TASK STATEMENT:
In the listing that follows, find the lines with the string "which" and report how many there are, without commentary.

RECORD EXCERPTS:
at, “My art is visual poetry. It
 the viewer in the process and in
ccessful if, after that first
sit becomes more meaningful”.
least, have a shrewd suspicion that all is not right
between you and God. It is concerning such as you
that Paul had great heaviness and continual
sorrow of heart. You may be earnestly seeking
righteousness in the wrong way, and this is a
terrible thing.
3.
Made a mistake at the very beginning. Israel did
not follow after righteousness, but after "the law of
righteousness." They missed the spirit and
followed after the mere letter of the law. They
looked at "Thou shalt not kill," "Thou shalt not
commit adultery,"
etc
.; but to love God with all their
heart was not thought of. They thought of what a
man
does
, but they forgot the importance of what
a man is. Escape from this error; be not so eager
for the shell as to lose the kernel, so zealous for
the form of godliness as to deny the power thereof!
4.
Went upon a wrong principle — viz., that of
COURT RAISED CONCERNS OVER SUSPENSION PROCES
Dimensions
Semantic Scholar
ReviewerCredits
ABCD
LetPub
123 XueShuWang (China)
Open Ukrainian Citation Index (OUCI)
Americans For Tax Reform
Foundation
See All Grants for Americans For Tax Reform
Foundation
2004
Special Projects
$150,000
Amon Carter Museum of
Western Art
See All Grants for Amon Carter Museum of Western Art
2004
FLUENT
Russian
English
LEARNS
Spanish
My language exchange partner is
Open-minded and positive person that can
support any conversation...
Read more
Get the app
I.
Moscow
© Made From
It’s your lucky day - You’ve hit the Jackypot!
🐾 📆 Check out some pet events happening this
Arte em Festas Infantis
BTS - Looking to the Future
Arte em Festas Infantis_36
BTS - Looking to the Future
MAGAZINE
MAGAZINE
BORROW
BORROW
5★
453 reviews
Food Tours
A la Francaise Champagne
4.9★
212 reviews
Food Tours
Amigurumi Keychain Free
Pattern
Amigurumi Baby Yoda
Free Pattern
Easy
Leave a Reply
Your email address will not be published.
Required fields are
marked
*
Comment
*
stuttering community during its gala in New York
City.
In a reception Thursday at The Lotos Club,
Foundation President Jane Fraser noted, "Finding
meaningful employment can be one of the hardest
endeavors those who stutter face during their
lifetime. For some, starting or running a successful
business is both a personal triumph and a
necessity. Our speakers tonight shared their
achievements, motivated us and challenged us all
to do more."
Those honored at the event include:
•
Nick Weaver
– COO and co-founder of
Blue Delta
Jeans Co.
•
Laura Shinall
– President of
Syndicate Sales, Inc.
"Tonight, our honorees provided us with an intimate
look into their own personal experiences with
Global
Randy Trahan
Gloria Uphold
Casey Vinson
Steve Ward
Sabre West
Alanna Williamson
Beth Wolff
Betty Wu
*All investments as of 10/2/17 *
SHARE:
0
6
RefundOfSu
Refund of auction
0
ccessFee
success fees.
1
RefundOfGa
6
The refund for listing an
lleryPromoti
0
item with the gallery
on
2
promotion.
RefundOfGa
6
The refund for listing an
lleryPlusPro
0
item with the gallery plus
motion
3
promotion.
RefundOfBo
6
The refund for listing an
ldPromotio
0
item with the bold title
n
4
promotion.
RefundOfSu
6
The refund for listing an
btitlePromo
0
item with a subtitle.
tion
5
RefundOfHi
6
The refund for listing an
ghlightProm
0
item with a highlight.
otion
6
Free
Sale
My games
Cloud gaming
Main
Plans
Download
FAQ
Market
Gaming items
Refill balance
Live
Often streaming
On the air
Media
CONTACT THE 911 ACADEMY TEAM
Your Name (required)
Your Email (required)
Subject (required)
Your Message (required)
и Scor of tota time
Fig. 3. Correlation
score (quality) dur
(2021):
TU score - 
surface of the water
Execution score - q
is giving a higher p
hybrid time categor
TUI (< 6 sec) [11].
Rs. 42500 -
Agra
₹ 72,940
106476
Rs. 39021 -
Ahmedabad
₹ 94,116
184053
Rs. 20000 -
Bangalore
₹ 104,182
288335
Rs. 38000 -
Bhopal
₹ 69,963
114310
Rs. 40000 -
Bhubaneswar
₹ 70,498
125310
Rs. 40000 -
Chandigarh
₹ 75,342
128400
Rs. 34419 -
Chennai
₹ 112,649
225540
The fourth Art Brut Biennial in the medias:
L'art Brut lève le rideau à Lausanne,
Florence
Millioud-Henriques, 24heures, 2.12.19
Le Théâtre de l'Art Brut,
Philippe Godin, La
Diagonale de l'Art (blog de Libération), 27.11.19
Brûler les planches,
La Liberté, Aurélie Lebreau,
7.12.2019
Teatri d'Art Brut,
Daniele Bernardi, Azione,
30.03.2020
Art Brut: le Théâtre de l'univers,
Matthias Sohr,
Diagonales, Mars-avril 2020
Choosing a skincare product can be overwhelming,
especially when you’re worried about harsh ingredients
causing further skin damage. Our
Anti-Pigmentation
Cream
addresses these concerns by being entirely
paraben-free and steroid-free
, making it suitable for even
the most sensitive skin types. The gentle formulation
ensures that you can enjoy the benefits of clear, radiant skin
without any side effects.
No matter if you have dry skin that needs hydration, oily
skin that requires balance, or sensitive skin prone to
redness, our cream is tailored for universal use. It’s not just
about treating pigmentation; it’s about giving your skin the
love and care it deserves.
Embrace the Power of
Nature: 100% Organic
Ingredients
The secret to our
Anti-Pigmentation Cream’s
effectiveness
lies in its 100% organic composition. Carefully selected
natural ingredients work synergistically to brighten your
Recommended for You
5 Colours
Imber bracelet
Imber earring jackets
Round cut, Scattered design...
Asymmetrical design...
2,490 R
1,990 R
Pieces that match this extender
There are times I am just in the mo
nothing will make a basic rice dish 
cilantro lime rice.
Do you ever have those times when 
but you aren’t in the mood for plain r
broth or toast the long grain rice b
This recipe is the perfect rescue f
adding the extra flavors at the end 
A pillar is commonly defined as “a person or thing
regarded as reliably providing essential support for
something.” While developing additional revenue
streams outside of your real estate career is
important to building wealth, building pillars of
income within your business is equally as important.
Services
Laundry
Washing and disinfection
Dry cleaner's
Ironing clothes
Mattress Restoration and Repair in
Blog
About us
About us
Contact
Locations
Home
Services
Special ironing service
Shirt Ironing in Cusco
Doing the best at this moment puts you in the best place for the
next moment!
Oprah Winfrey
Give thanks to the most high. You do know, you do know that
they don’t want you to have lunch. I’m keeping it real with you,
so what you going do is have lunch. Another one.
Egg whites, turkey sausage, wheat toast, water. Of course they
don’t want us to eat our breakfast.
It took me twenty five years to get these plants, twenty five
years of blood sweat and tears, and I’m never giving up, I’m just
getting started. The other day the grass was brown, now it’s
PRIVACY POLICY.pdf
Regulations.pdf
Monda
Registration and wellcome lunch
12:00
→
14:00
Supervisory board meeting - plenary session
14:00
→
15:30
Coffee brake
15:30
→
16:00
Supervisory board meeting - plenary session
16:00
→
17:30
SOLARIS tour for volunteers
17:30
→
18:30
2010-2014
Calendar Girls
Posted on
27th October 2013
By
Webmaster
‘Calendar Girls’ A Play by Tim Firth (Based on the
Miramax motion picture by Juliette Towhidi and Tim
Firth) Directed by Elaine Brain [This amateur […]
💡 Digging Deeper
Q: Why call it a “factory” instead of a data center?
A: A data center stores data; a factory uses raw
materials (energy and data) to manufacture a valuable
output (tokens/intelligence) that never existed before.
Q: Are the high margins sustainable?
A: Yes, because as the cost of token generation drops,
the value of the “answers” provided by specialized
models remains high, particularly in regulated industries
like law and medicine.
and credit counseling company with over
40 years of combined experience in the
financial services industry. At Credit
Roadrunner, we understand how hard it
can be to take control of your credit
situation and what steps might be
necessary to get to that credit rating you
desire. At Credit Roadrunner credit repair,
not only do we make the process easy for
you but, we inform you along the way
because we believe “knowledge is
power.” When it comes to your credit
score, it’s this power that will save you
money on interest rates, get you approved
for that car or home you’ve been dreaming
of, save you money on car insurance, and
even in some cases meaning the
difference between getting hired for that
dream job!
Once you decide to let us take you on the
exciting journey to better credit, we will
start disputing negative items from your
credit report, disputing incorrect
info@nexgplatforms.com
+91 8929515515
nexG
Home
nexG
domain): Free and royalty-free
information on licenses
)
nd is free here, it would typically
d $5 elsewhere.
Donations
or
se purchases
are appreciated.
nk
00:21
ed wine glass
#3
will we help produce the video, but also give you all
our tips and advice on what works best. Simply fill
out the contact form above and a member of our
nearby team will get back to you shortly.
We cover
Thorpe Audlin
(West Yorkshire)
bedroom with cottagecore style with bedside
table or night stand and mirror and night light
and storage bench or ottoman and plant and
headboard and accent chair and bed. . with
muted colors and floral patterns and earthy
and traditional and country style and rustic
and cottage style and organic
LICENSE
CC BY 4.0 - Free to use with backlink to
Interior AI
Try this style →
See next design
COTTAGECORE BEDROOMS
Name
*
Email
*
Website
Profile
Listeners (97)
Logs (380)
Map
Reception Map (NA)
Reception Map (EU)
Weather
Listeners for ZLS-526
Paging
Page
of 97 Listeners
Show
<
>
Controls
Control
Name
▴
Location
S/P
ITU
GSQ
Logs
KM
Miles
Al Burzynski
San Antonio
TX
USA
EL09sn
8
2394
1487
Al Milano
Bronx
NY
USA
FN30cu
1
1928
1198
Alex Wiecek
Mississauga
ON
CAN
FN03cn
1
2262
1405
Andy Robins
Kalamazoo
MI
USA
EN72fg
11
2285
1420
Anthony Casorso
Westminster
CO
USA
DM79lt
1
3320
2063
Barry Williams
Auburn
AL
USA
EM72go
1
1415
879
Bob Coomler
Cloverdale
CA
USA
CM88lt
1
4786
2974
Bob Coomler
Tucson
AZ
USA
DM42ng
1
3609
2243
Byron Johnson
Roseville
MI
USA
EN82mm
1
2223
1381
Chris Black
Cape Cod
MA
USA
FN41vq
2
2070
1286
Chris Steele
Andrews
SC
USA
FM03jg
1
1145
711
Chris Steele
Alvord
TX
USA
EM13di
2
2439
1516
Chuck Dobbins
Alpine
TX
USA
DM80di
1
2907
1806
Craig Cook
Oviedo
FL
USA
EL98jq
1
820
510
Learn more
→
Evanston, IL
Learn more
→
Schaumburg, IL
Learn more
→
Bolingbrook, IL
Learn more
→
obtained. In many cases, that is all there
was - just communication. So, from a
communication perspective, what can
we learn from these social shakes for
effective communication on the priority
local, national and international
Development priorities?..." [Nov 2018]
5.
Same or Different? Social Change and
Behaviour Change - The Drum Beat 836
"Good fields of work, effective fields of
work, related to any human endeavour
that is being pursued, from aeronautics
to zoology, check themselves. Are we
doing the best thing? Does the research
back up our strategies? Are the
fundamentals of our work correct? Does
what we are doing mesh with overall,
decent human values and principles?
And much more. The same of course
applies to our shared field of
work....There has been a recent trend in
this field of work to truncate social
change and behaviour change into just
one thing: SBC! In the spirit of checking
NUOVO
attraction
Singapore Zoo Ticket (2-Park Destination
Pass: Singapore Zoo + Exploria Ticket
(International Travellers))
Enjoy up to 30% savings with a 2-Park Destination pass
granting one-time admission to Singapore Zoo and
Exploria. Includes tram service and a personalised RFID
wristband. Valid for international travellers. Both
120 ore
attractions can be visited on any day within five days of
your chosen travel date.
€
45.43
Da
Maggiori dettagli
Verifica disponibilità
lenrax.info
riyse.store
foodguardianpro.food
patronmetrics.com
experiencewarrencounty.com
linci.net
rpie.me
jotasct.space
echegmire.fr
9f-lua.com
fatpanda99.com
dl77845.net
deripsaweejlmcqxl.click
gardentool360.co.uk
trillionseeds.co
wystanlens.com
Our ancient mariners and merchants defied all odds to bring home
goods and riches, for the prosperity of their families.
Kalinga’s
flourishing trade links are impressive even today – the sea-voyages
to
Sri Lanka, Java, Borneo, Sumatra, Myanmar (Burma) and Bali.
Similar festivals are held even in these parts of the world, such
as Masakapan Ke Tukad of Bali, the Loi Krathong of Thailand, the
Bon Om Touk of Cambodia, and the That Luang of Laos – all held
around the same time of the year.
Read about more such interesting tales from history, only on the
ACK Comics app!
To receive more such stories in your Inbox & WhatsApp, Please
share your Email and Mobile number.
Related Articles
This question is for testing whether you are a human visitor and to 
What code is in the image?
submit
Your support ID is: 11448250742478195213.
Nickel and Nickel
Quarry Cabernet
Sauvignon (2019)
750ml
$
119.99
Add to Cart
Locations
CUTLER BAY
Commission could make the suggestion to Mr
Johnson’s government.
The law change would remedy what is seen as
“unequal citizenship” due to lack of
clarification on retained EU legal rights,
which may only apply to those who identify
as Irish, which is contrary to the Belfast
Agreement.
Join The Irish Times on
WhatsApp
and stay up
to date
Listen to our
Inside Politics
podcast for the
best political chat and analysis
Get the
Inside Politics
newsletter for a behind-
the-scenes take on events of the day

EXERCISE ANSWER:
2